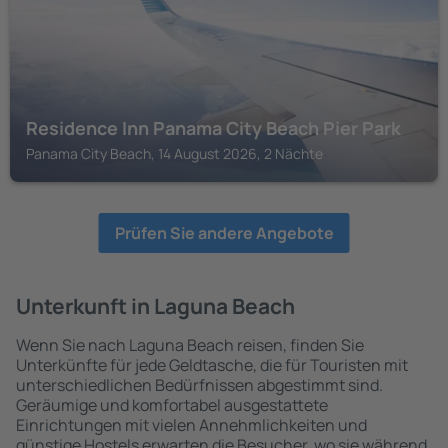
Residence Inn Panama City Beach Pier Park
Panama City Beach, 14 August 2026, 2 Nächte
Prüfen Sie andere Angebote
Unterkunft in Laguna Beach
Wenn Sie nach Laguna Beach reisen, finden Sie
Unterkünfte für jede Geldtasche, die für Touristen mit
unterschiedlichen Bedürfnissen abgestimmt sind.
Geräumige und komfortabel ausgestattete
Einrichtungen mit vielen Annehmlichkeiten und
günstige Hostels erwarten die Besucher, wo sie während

========

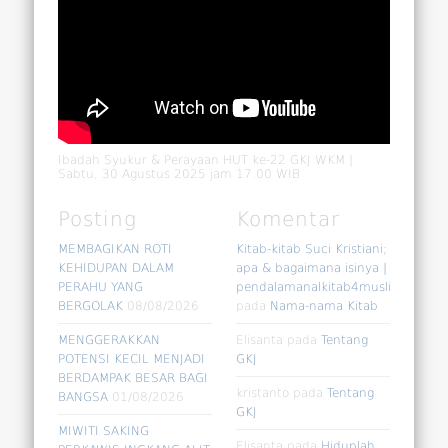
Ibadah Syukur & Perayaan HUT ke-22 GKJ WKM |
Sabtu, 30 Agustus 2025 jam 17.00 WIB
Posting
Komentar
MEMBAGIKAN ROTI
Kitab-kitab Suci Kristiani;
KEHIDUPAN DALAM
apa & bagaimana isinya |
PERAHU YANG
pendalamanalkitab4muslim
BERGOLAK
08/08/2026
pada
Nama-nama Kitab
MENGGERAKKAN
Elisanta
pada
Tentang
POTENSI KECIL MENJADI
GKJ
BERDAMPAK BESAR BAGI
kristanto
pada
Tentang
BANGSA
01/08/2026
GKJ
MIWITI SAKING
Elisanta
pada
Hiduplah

========

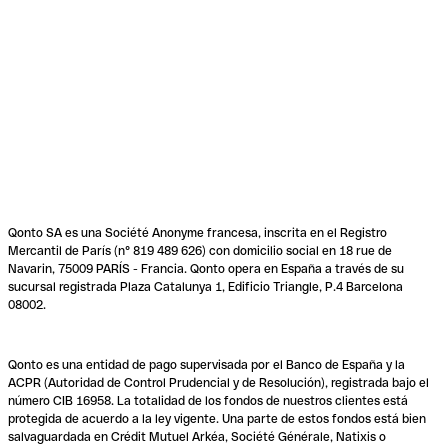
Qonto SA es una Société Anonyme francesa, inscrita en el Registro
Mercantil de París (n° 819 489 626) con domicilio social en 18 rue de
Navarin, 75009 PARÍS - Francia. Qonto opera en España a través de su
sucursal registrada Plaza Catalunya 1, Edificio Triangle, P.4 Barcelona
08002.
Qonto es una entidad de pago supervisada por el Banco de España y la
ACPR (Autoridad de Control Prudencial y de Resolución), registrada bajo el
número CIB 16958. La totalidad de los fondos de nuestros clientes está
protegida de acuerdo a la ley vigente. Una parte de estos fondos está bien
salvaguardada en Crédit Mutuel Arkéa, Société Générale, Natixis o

========

■ **THE TASK**
Go through the entries and copy each line holding the string "City".

■ **ANSWER**
Residence Inn Panama City Beach Pier Park
Panama City Beach, 14 August 2026, 2 Nächte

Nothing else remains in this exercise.